PARIS: Le président français Emmanuel Macron s'est montré prudent jeudi sur l'accord entre l'Iran et les Etats-Unis devant mettre fin au conflit au Moyen-Orient, affichant son absence de certitude sur le fait que la guerre "soit totalement terminée".

"C'est toujours mieux d'avoir un accord que la guerre, surtout quand il peut y avoir des risques d'escalade", a ajouté le président français qui tirait sur France 2 les leçons du sommet du G7 à Evian qu'il a présidé de lundi à mercredi.

"On rentre dans une nouvelle phase qui est celle de la coopération, du dialogue, qui est mieux que la guerre", a-t-il ajouté.

Pour autant, le chef de l'Etat a également affiché des doutes. "Je ne crois pas qu'on puisse dire qu'elle (la guerre, ndlr) soit totalement terminée", a-t-il estimé.

Comme à Evian, Emmanuel Macron a redit la disponibilité de la France à oeuvrer, aux côtés d'autres pays comme la Grande-Bretagne, à la reprise de la circulation maritime dans le détroit d'Ormuz.

Très symboliquement et de façon inattendue, Donald Trump a signé cet accord avec l'Iran alors qu'il se trouvait au château de Versailles mercredi soir, où Emmanuel Macron l'avait convié pour un dîner dans la foulée du G7.

Le chef de l'Etat a rapporté que la décision du président américain d'y signer ce texte "s'est faite de manière assez spontanée".

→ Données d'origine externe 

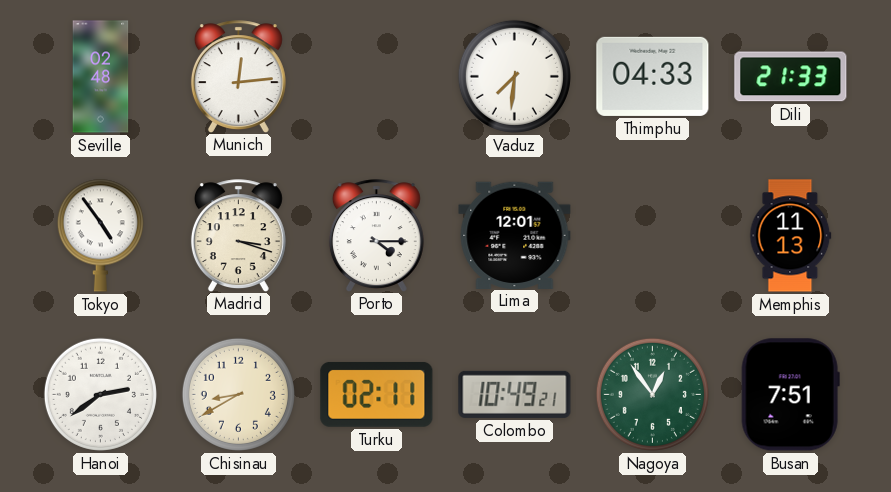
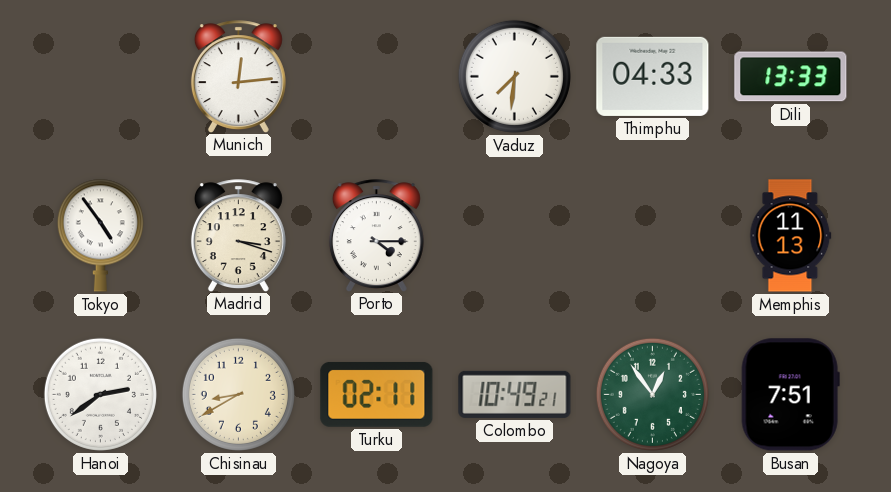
Seville: 02:48 -> none
Dili: 21:33 -> 13:33
Lima: 12:01 -> none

Concernant le volet libanais du conflit, Emmanuel Macron a appelé le Premier ministre israélien Benjamin Netanyahu à "faire preuve d'esprit de responsabilité et de rationalité", jugeant que l'offensive contre le Hezbollah pro-iranien au Sud-Liban "est dans la durée contraire aux intérêts d'Israël".

"Le Hezbollah est un risque pour Israël, c'est tout à fait vrai", mais la sécurité de l'Etat hébreu "ne peut pas être assurée par la conquête d'un territoire voisin", a-t-il dit, soulignant que la politique de M. Netanyahu, aussi bien au Liban qu'à Gaza et en Cisjordanie, "alimente le ressentiment, la violence de toutes les populations de la région".

Il a ajouté qu'il allait de nouveau chercher à mobiliser la communauté internationale pour "aider l'armée libanaise à reprendre le contrôle de son territoire".